I remember very clearly the first time that I met my now husband. I was a struggling actor waiting tables to make ends meet and he was the new sous chef at the restaurant that I was currently working in. My first impression of him was that he was an excellent chef. Beyond that, I did not give him any thought whatsoever. He was simply not the picture of a man that I thought I would ever be in a relationship with; much less marry. I was in my 20’s and I knew everything and most of all, I knew that he was not good enough for me. As a woman in my 40’s, I am embarrassed by the knowledge that I ever had such a thought. But more than being embarrassed, I sometimes look back to that moment and realize just how close I came to missing out on one of the most significant relationships my life. Cut to 21 years later and I can unequivocally tell you that my husband is altogether too good for me.
Sometimes, our most significant relationships take time.
The lessons about love that I thought I had conquered in my 20’s have recently come back to the forefront of my life. My husband and I have recently become legal guardians for my estranged brother-in-law who suffered a catastrophic stoke. Somehow, even though he has lost the ability to speak, we are, after all these years apart, growing in relationship with him. My mother and I have recently opened old wounds that have festered between us for years despite our extremely close relationship. Somehow, by saying the things that you are not supposed to say, we have found ourselves at the precipice of an even deeper understanding. I am beginning to understand that some relationships just won’t be rushed. I have visited with a friend who recently suffered a serious health scare and despite issues that were present before the scare, we greeted each other with open arms and tears of joy.

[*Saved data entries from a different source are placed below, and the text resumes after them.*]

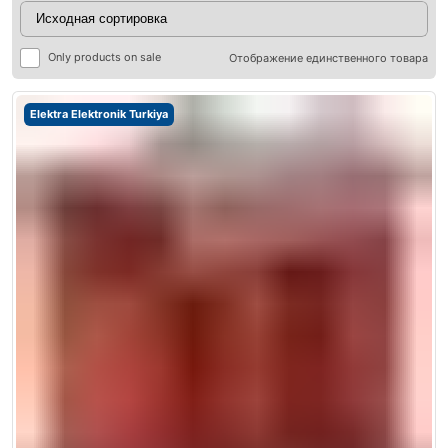
Only products on sale
Отображение единственного товара
Elektra Elektronik Turkiya
ры
ры
я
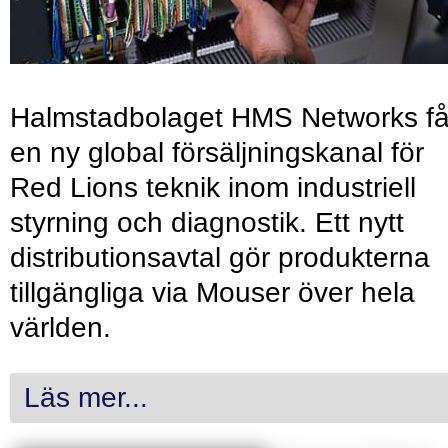
Halmstadbolaget HMS Networks få
en ny global försäljningskanal för
Red Lions teknik inom industriell
styrning och diagnostik. Ett nytt
distributionsavtal gör produkterna
tillgängliga via Mouser över hela
världen.
Läs mer...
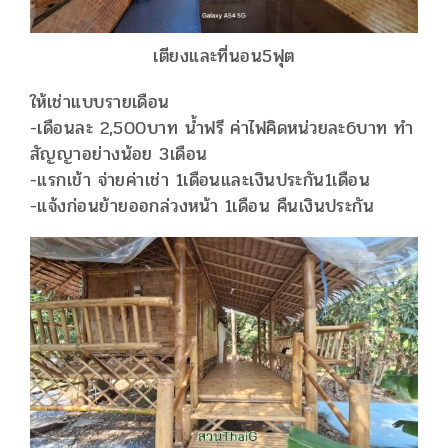
เตียงและที่นอน5ฟุต
ให้เช่าแบบรายเดือน
-เดือนละ 2,500บาท น้ำฟรี ค่าไฟคิดหน่วยละ6บาท ทำ
สัญญาอย่างน้อย 3เดือน
-แรกเข้า จ่ายค่าเช่า 1เดือนและเงินประกัน1เดือน
-แจ้งก่อนย้ายออกล่วงหน้า 1เดือน คืนเงินประกัน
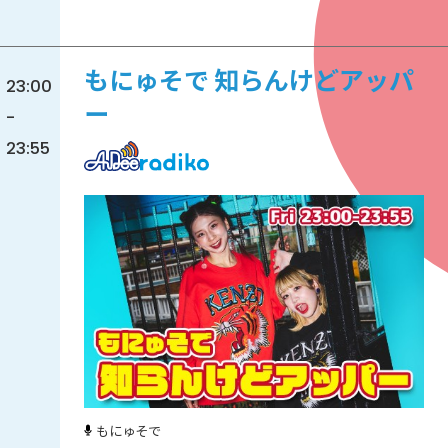
もにゅそで 知らんけどアッパ
23:00
ー
-
23:55
もにゅそで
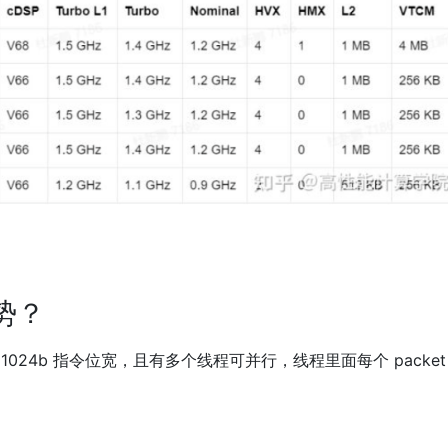
优势？
1024b 指令位宽，且有多个线程可并行，线程里面每个 packet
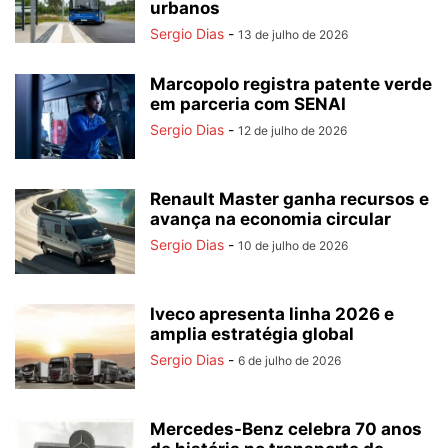
urbanos
Sergio Dias
-
13 de julho de 2026
Marcopolo registra patente verde
em parceria com SENAI
Sergio Dias
-
12 de julho de 2026
Renault Master ganha recursos e
avança na economia circular
Sergio Dias
-
10 de julho de 2026
Iveco apresenta linha 2026 e
amplia estratégia global
Sergio Dias
-
6 de julho de 2026
Mercedes-Benz celebra 70 anos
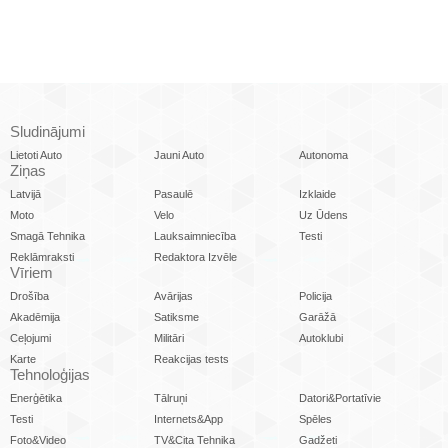
Sludinājumi
Lietoti Auto
Jauni Auto
Autonoma
Ziņas
Latvijā
Pasaulē
Izklaide
Moto
Velo
Uz Ūdens
Smagā Tehnika
Lauksaimniecība
Testi
Reklāmraksti
Redaktora Izvēle
Vīriem
Drošība
Avārijas
Policija
Akadēmija
Satiksme
Garāžā
Ceļojumi
Militāri
Autoklubi
Karte
Reakcijas tests
Tehnoloģijas
Enerģētika
Tālruņi
Datori&Portatīvie
Testi
Internets&App
Spēles
Foto&Video
TV&Cita Tehnika
Gadžeti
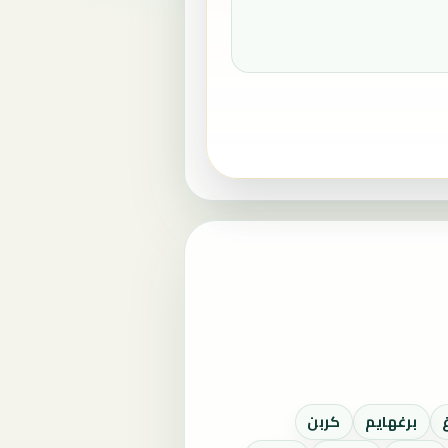
برغهايم
كربن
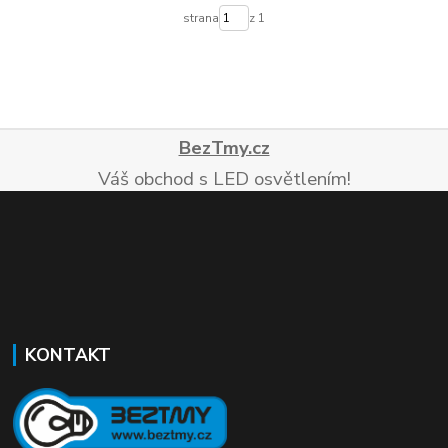
strana
z 1
BezTmy.cz
Váš obchod s LED osvětlením!
KONTAKT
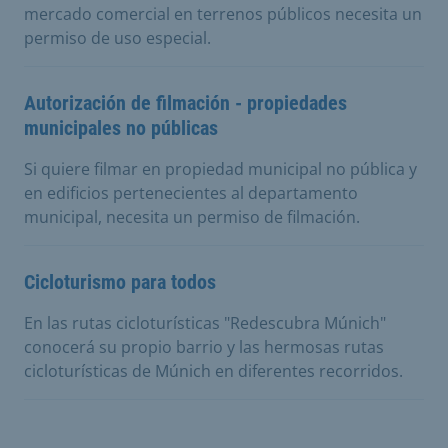
mercado comercial en terrenos públicos necesita un
permiso de uso especial.
Autorización de filmación - propiedades
municipales no públicas
Si quiere filmar en propiedad municipal no pública y
en edificios pertenecientes al departamento
municipal, necesita un permiso de filmación.
Cicloturismo para todos
En las rutas cicloturísticas "Redescubra Múnich"
conocerá su propio barrio y las hermosas rutas
cicloturísticas de Múnich en diferentes recorridos.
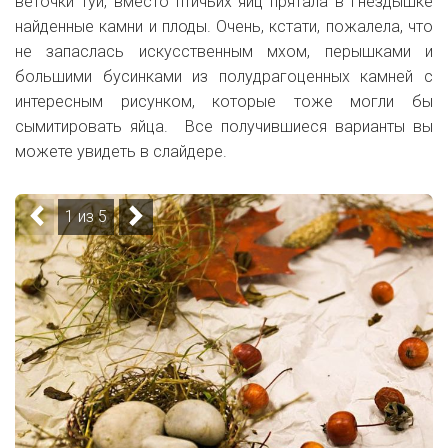
веточки туи, вместо птичьих яиц прятала в гнездышке
найденные камни и плоды. Очень, кстати, пожалела, что
не запаслась искусственным мхом, перышками и
большими бусинками из полудрагоценных камней с
интересным рисунком, которые тоже могли бы
сымитировать яйца. Все получившиеся варианты вы
можете увидеть в слайдере.
1 из 5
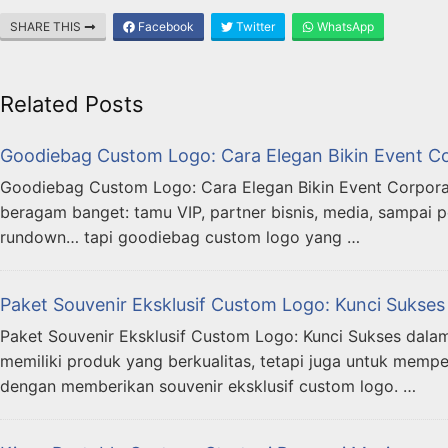
SHARE THIS
Facebook
Twitter
WhatsApp
Related Posts
Goodiebag Custom Logo: Cara Elegan Bikin Event Corp
Goodiebag Custom Logo: Cara Elegan Bikin Event Corporate 
beragam banget: tamu VIP, partner bisnis, media, sampai
rundown… tapi goodiebag custom logo yang …
Paket Souvenir Eksklusif Custom Logo: Kunci Suks
Paket Souvenir Eksklusif Custom Logo: Kunci Sukses dala
memiliki produk yang berkualitas, tetapi juga untuk mempe
dengan memberikan souvenir eksklusif custom logo. …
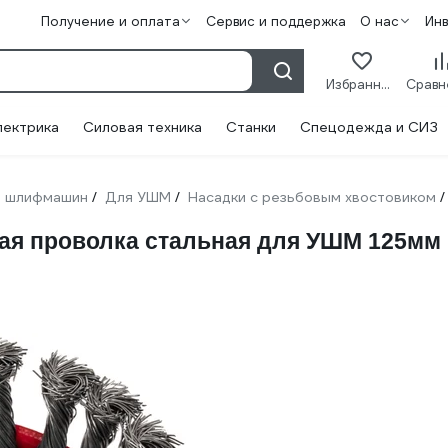
Получение и оплата
Сервис и поддержка
О нас
Ин
Избранное
лектрика
Силовая техника
Станки
Спецодежда и СИЗ
 шлифмашин
Для УШМ
Насадки с резьбовым хвостовиком
/
/
/
я проволка стальная для УШМ 125мм М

The old adage remains true; don’t leave unfinished business with people that you care about.
As I said, the lessons have been coming at an accelerated pace these days. Ready or not, I have walked away from the shallows and am now swimming in the deep end of love. It is a vast abyss; it is varied and I can not always clearly see where I am going. It is a place where you never touch the bottom but rather discover that the experiences simply continue to deepen in a myriad of unexpected ways. It is a place of unknowns that the girl in my 20’s may have avoided but it is a place that the woman in my 40’s feels compelled to explore.
As if the analogy above was not quite trite enough, allow me to dive even deeper into it. Sometimes, it takes time to unearth the treasure buried in our closest relationships. These relationships require us to take the time to know ourselves better and to deepen our understanding of love itself in all its forms. They require our attention, our willingness, our patience, our commitment. They require us to speak our truth and to hear another’s truth in return. They require us to continually work with an open heart. They require nothing less than for us to put aside our fears about diving in as they implore us to embrace more meaningful adventures.
In the past several months, many of you have shared with me your own stories from the depths. In comparing notes about our adventures, we have enlightened each other with the wisdom that we have unearthed. We have become trusted diving buddies; encouraging each other to take a deep breath, jump in and explore even the most difficult depths with a sense of awe.
Here’s to never touching the bottom…
And you’re an excellent writer, too? Wow. We are so lucky to have you. Cheers to the deep end! Thanks, Kelli.
Kelli, I admire and respect you for your candor. And, as I’ve already told you before, I love the “Time for All Ages” that you do so often during worship. Today, for example, was first rate!